Charlton Heston Guns for Barbra Streisand

NRA VP slams diva-filmmaker's antigun TV movie

By Daniel Frankel May 04, 1998 10:00 PMTags
National Rifle Association VP Charlton Heston did a little skeet shooting Monday, but instead of clay pigeons, the conservative activist blasted away at liberal actress-filmmaker Barbra Striesand.

Heston took aim at Sunday night's NBC broadcast of The Long Island Incident--a Streisand-produced drama about real-life gun-control lobbyist Carolyn McCarthy.

First, Heston and his gun-toting brethren placed full-page ads in several newspapers (The New York Times, Los Angeles Times and Daily Variety, included) slamming Incident's antigun message under the massive headline, "A Terrible Price to Pay for Ratings."

Then the erstwhile Moses conducted a brief Beverly Hills press conference, voicing his organization's displeasure with the film--and challenging Babs to a gun-control debate.

"Mrs. [sic] Streisand is a very nice lady, a superb singer and a great actress," said Heston (described in NRA literature as "a former Democrat in the spirit of Ronald Reagan"). "But it's my understanding that she was intent on making the NRA the target of her film."

For those who missed it, The Long Island Incident tracks the transformation of McCarthy from housewife to pro-gun-control Congresswoman after her husband is killed and her son wounded during a 1993 shooting on a Long Island commuter train.

In the film, the NRA tries to stifle McCarthy from voicing her gun-control platform.

Heston and NRA Executive Vice President Wayne LaPierre, also at the podium Monday, said the movie not only misrepresented the NRA's role but attempted to suppress the Second Amendment.

"Whether it's Barbra Streisand or NBC, there's an agenda to take away the Second Amendment," said LaPierre.

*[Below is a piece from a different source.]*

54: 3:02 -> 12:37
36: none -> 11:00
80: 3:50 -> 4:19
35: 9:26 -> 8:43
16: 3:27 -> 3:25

Heston took it a step further: "The Hollywood community--even before Bill Clinton was elected--has been quite left of center," he said. "But I would suspect that there are more closet conservatives in Hollywood than there are homosexuals."

As for Streisand, she didn't personally take the Planet of the Apes star up on the debate; instead she issued a statement that was read by one of her reps after Heston left the podium.

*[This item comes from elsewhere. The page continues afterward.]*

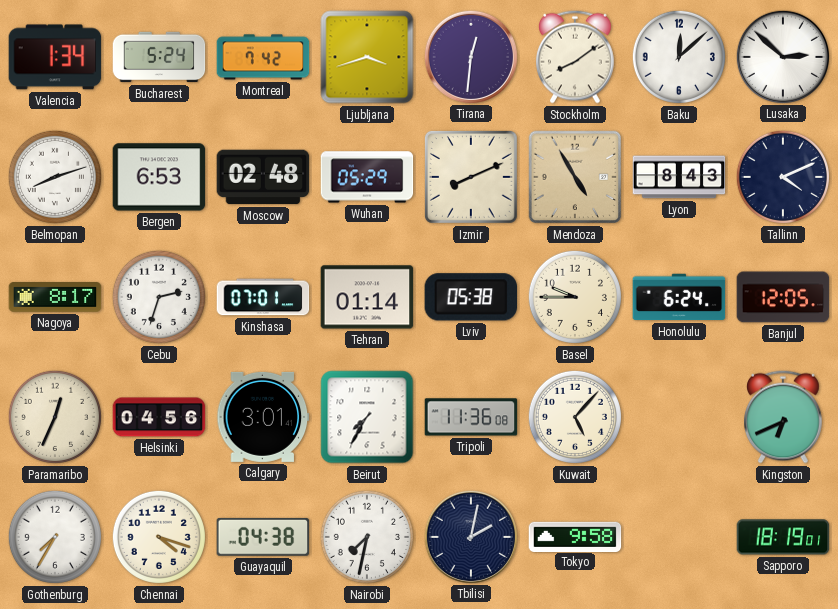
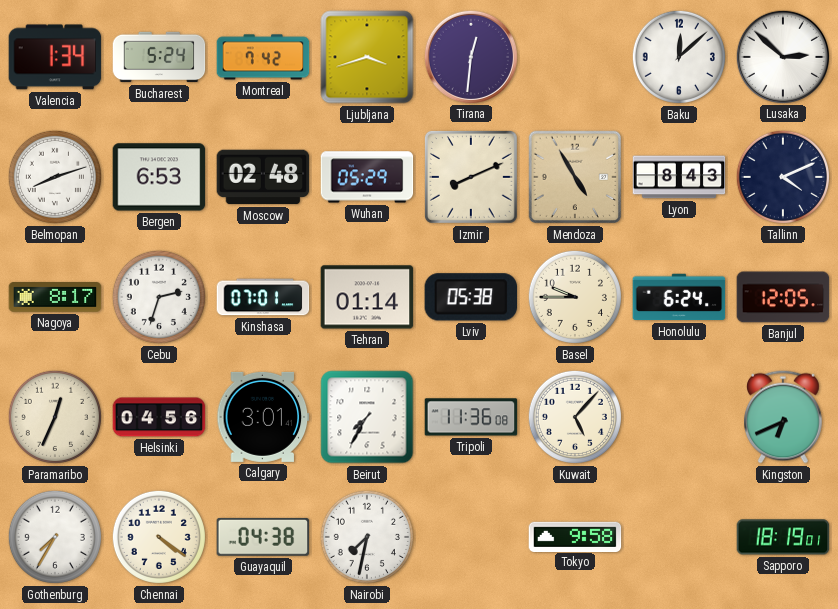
Stockholm: 8:09 -> none
Chennai: 4:18 -> 4:21
Tbilisi: 2:02 -> none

"First, let me say that Carolyn McCarthy and I and others who made this film are not against people owning guns for self-defense or hunting," Streisand's statement read. "But you don't need an AK-47 to kill game, and you don't need an Uzi to defend yourself. People who support gun control believe in the reasonable regulation of guns...Why do we have childproof medicine bottles, but we don't have childproof guns?"

Streisand also said that her film accurately depicts the NRA's opposition of McCarthy, adding, "This issue is beyond partisan politics. It's basic common sense."